“There’s progress now where there once was none”
Full disclosure: I was lucky enough to given two tickets to see Take That at Wembley Stadium with the Pet Shop Boys in support at the weekend by the kindest of souls, and though this is primarily a theatre-based blog, I thought I’d write up the show as I am heading up north to take in some of the Manchester International Festival, the highlight of which for me will be Björk’s Biophilia show, and so I’m getting in a little practice of writing about music shows. The Progress Live 2011 tour boasts the claim of being the fastest-selling tour in history, including an impressive 8 nights at Wembley, marking the band’s first live outings since Robbie Williams returned to the line-up.
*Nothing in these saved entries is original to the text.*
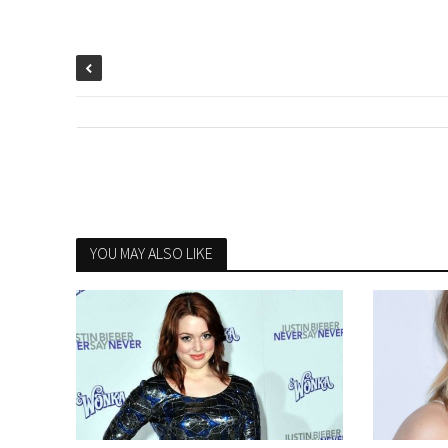
YOU MAY ALSO LIKE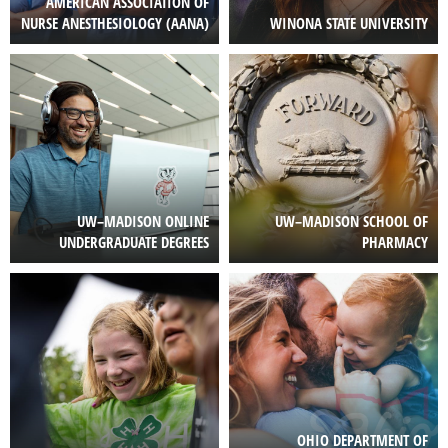
AMERICAN ASSOCIATION OF
NURSE ANESTHESIOLOGY (AANA)
WINONA STATE UNIVERSITY
Image
Image
UW–MADISON ONLINE
UW–MADISON SCHOOL OF
UNDERGRADUATE DEGREES
PHARMACY
Image
Image
OHIO DEPARTMENT OF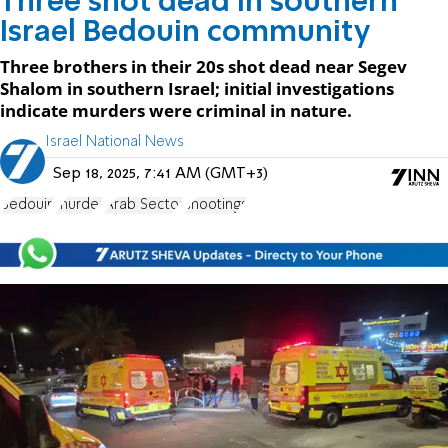
Three shot dead in southern
Israel Bedouin community
Three brothers in their 20s shot dead near Segev
Shalom in southern Israel; initial investigations
indicate murders were criminal in nature.
Israel National News
Sep 18, 2025, 7:41 AM (GMT+3)
Bedouin
murder
Arab Sector
shootings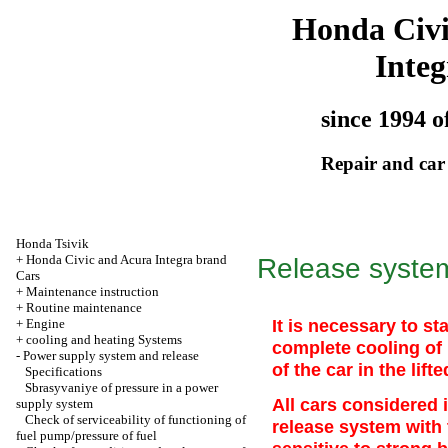
Honda Civ
Integ
since 1994 o
Repair and car
Honda Tsivik
+
Honda Civic and Acura Integra brand
Release system
Cars
+
Maintenance instruction
+
Routine maintenance
It is necessary to st
+
Engine
+
cooling and heating Systems
complete cooling of i
-
Power supply system and release
of the car in the lifte
Specifications
Sbrasyvaniye of pressure in a power
All cars considered
supply system
Check of serviceability of functioning of
release system with 
fuel pump/pressure of fuel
Booking the Pet Shop Boys as support was a canny move, fitting the demographic of the audience perfectly and providing an upbeat start to the evening. Presenting a trimmed-down version of 2009’s Pandemonium Tour with its Gilbert & George-style video projections and dancers with brightly coloured cubes on their head, Neil Tennant and Chris Lowe reminded the crowd just why they’ve been an enduring force on the British music scene for nearly 30 years. Newer songs like the sparkling Love Etc. fit in perfectly with the relative ‘oldies’ which were lapped up appreciatively by the crowd, epics like ‘It’s A Sin’, ‘West End Girls’ and a stirring rendition of ‘Go West’ resonating marvelously with all, but particularly children of the 80s like me.
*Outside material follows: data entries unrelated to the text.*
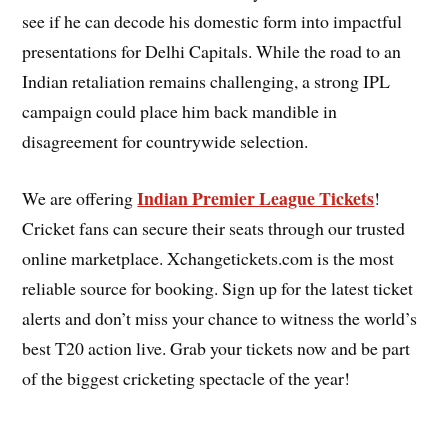
see if he can decode his domestic form into impactful
presentations for Delhi Capitals. While the road to an
Indian retaliation remains challenging, a strong IPL
campaign could place him back mandible in
disagreement for countrywide selection.
Indian Premier League Tickets
We are offering
!
Cricket fans can secure their seats through our trusted
online marketplace. Xchangetickets.com is the most
reliable source for booking. Sign up for the latest ticket
alerts and don’t miss your chance to witness the world’s
best T20 action live. Grab your tickets now and be part
of the biggest cricketing spectacle of the year!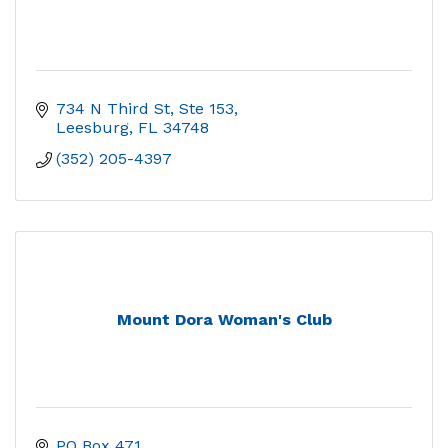
734 N Third St, Ste 153
Leesburg
FL
34748
(352) 205-4397
Mount Dora Woman's Club
PO Box 471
Reflecting the varied history of the band, the main show was split into three segments: opening was Take That as a four-piece, playing a short set of the songs that relaunched them into charts, Robbie was then granted a solo set before joining the others for a final programme of the tunes that made them famous, plus a healthy smattering of songs from their latest album Progress. Whether a prerequisite of Mr Williams’ participation or a free choice, it felt a curious decision that gave a very disjointed feel to the evening. I suppose I ought to mention that I was never a fan of Take That when younger, they were the band that my elder sister liked so I preferred East 17 to be different, though I have liked some of their newer material. But I have always really disliked Robbie Williams, just so you know!
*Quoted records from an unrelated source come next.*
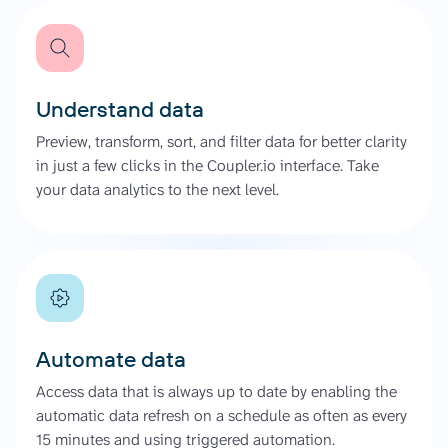
Understand data
Preview, transform, sort, and filter data for better clarity
in just a few clicks in the Coupler.io interface. Take
your data analytics to the next level.
Automate data
Access data that is always up to date by enabling the
automatic data refresh on a schedule as often as every
15 minutes and using triggered automation.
Starting with ‘Rule the World’ marked a high point for the opening sequence that was never really equaled: perhaps it was due to the mid-tempo-ness of much of the ‘man-band’ oeuvre that marked their return to prominence but Messrs Barlow, Donald, Orange and Owen exuded something of a bland smugness, bordering on arrogance in the case of Barlow that left me feeling quite uneasy. The natural charisma or showmanship that accompanies the truly great performers is lacking here, perhaps characterized by the baffling decision to have the audience sing along to the National Anthem, an utterly unneeded time-filler which served little purpose. A psychedelic Magic Roundabout staging for ‘Shine’ finally introduced some character as they departed leaving me despairing of what was to come.
But despite, or perhaps because of, my low expectations, Robbie Williams actually did much more to entertain. Bouncing onto the stage from on high, his exuberance filled the cavernous venue effortlessly and there was no denying now easily he held the audience in the palm of his hand. The sense of unpredictability that accompanied his performance was a little too dangerous for my liking though, a bizarre sequence of snatches of cover versions again wasted time that could have been better utilized elsewhere, barely a sentence passed his lips without an f-word thrown in and the constant mugging and inability to convince at showing humility (as attempted in ‘Angels’) suggested how much of this was an ego-stroking opportunity for him. But he did it extremely well and I enjoyed myself much more than I thought I would.
When reunited as a five-some though, the show finally gelled together: the combination of the old-school crowd-pleasers and the punchier numbers of the recent Stuart Price-produced album along with some great set-pieces: the waterfall of ‘The Flood’ and the chessboard of ‘Kidz’ being my favourites. Again though, my little reservations kept popping up, Robbie’s uncontrollable adlibs rearing their head too often and the po-faced seriousness of each band member periodically picking up an instrument to briefly prove their ‘muso’ credentials was laughable. This posing is a personal bugbear, especially when done by people who actually have musical talent, more than once Barlow sit behind the piano for a verse and chorus but then abandons it midway through: I just don’t see the point in it, if you’re going to play the piano and I love it when people do, then just do it properly, don’t pretend.
The much-trailed giant robot looked good when stationary rather than during its lumbering, unfolding progress but came into its own with the singalong and dancealong to ‘Never Forget’, the highlight of the finale and what came across as an impressive show altogether. It’s hard to escape the feeling that something slightly artificial about the way in which the three segments are bolted together, almost like two extra support slots before the main show. But I don’t think this would unduly bother genuine fans of the band and it must be said that even this sceptic was close to being won over by the end, even if nothing came close to ‘Go West’ for me.